My iPhone Location was at a whole different location

So me (22f) am married to my husband (22m), we have a had a really Rocky relationship for the past few months due to his infidelity and me going through trauma. I am literally in survival mode and my dumbass self started giving love to this dude just for him to turn around and tell me that I've been somewhere else while I was supposed to be at work so in other words 'accusing' me.

For some reason on Wednesday I was not answering because I was literally working and I can't answer phone calls all the time but sometimes I can step to the side or sneak in a phone call. I work as a bookseller at my college bookstore and I am international student, therefore things are tighter for me than an average employee anywhere. So literally I didn't answer he checked my location and apparently I was in a whole different town when i was literally at work, he just know tells me all of this because he refused to tell me what his thing was tomorrow that he was going to do and then he brought all of this up and then showed me the proof that he was playing basketball.
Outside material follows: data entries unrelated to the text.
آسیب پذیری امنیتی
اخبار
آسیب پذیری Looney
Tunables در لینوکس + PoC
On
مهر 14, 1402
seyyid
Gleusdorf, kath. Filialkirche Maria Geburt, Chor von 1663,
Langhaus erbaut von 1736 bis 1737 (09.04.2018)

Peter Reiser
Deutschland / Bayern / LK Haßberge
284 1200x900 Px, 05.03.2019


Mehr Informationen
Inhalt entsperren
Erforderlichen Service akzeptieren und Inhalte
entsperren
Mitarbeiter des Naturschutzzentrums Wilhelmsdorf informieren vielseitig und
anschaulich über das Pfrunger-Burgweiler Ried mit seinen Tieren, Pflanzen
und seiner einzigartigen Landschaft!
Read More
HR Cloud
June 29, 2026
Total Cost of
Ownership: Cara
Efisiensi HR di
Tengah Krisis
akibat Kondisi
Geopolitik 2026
I literally pulled up my work schedule and showed him when I clocked in and clocked off which he would know because he drove me both times but it's to show I was literally at work. It was only me and another employee that day and the manager literally sits somewhere where she can see the whole room (its a semi small space) and he told me I was in that location for a whole hour? I said how is any of this possible my location might have glitched. You can literally ask my manager, he refused and said I could have went on my break, I worked from 1-5 so my break was 15 mins and I called him on my break.
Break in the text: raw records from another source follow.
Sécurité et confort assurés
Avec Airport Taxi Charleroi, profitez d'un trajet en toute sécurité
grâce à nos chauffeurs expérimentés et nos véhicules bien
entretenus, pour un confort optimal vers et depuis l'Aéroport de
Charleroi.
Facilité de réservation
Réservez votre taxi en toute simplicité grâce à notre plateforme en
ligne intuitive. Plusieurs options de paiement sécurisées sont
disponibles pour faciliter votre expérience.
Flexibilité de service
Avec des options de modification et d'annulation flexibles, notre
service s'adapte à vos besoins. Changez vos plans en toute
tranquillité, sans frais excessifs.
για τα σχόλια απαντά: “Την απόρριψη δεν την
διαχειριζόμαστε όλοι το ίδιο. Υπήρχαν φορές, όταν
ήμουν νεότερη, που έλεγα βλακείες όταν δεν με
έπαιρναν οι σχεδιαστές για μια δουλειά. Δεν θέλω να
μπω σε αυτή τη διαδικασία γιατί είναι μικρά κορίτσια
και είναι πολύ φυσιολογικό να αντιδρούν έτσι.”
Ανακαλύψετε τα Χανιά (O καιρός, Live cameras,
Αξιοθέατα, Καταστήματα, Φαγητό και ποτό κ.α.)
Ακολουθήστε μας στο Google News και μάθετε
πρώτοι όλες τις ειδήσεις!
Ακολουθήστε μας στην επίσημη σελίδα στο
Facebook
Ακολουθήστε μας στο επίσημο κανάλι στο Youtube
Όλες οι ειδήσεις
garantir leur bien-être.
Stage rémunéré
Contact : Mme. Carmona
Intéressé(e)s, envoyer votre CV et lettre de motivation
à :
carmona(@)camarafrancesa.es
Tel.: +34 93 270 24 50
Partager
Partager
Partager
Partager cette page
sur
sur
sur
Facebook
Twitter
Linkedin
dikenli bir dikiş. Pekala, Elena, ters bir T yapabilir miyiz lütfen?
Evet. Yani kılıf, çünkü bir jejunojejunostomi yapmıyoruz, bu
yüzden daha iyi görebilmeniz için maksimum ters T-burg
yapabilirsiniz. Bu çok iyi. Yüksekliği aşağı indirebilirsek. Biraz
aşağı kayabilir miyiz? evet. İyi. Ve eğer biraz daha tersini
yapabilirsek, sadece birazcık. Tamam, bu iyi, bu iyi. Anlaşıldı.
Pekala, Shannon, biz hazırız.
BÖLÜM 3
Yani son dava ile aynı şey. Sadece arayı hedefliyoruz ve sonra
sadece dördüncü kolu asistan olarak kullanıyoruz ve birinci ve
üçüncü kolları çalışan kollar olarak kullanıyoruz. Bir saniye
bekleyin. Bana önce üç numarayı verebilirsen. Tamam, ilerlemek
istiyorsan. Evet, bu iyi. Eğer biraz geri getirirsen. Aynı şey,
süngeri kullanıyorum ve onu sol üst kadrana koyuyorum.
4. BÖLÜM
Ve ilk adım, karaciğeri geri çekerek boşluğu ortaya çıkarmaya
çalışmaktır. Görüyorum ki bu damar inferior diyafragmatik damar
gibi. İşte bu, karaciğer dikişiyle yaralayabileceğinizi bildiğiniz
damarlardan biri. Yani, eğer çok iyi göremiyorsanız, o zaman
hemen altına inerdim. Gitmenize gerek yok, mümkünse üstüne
He refuses to talk to my manager even though I'm literally risking my job because I'm bringing personal problems into it when I'm not even from here so I have to stay clear of any issues with that. But I didn't do anything and I want to prove to him i wasn't lying and was literally working because he will use this to cover up what he did and make me what he is. At this point this toxicity and bullshit is too much to handle I'm already going through alot as it is, I was considering moving out when I found out about him cheating but he didn't want me to be homeless so he offered I stay with him and my sister in law bc ee just moved out of our apt.

Now my friend who has been taking care of my cats is telling me I can stay with her and her boyfriend because she doesn't want me to go through anymore than I am. But I don't want to be in the 'wrong' and make him use all of this to his advantage and be the victim he somehow always twists it to be. I am done with his games and I'm really vulnerable right now, I need stay away from him and his bullshit.
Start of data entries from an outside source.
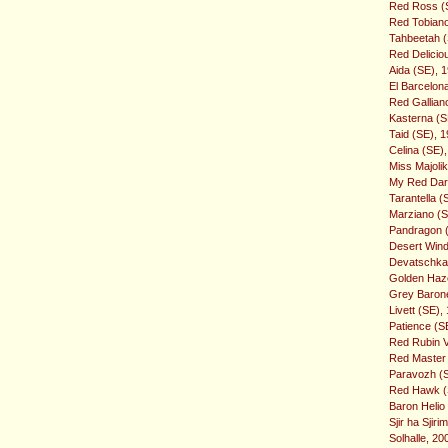
Red Ross (S
Red Tobiano
Tahbeetah (
Red Delicio
Aida (SE), 
El Barcelon
Red Gallian
Kasterna (S
Taid (SE), 
Celina (SE)
Miss Majoli
My Red Darl
Tarantella (
Marziano (S
Pandragon (
Desert Wind
Devatschkah
Golden Haze
Grey Barone
Livett (SE),
Patience (S
Red Rubin V
Red Master 
Paravozh (S
Red Hawk (S
Baron Helio
Sjir ha Sjir
Solhalle, 20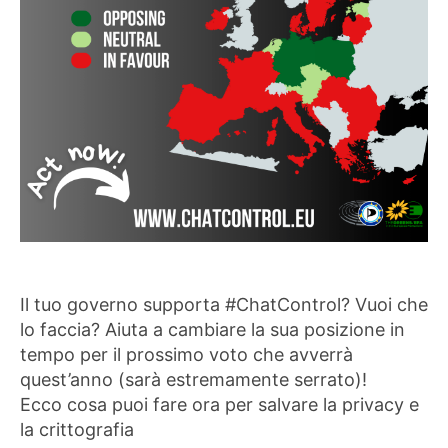
Il tuo governo supporta #ChatControl? Vuoi che
lo faccia? Aiuta a cambiare la sua posizione in
tempo per il prossimo voto che avverrà
quest’anno (sarà estremamente serrato)!
Ecco cosa puoi fare ora per salvare la privacy e
la crittografia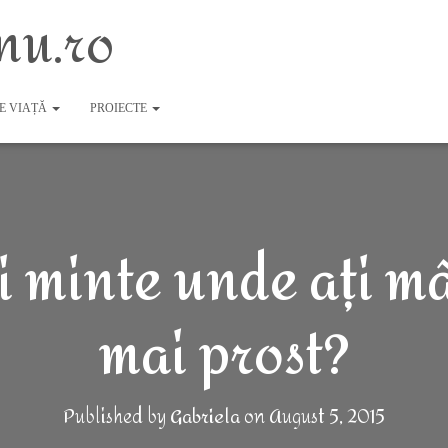
nu.ro
DE VIAȚĂ
PROIECTE
ți minte unde ați m
mai prost?
Published by
Gabriela
on
August 5, 2015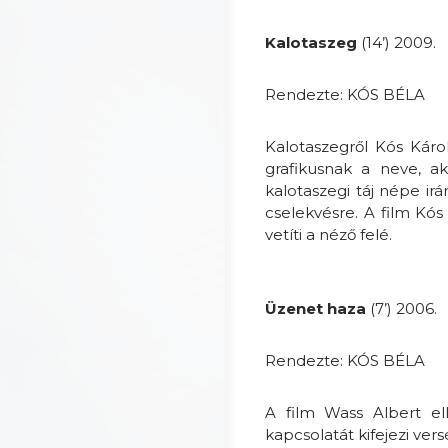
Kalotaszeg
(14’) 2009.
Rendezte: KÓS BÉLA
Kalotaszegről Kós Káro
grafikusnak a neve, ak
kalotaszegi táj népe irá
cselekvésre. A film Kó
vetíti a néző felé.
Üzenet haza
(7’) 2006.
Rendezte: KÓS BÉLA
A film Wass Albert elha
kapcsolatát kifejezi v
I understand why he would be mad but I literally showed him I was at my job and offered that he talk to my manager but he still believes what he wants to believe to fit his narrative so the attention can be taken off of him and I can be the wrong one. Is there any way I can contact Apple to confirm my location or if I can go to the Apple store. Im definitely going to take him to my manager so I can be done with all of this and just separate myself from him and work on myself and school, I even have been trying to get us marriage counseling since the last time he cheated but I don't know why I though this relationship could work.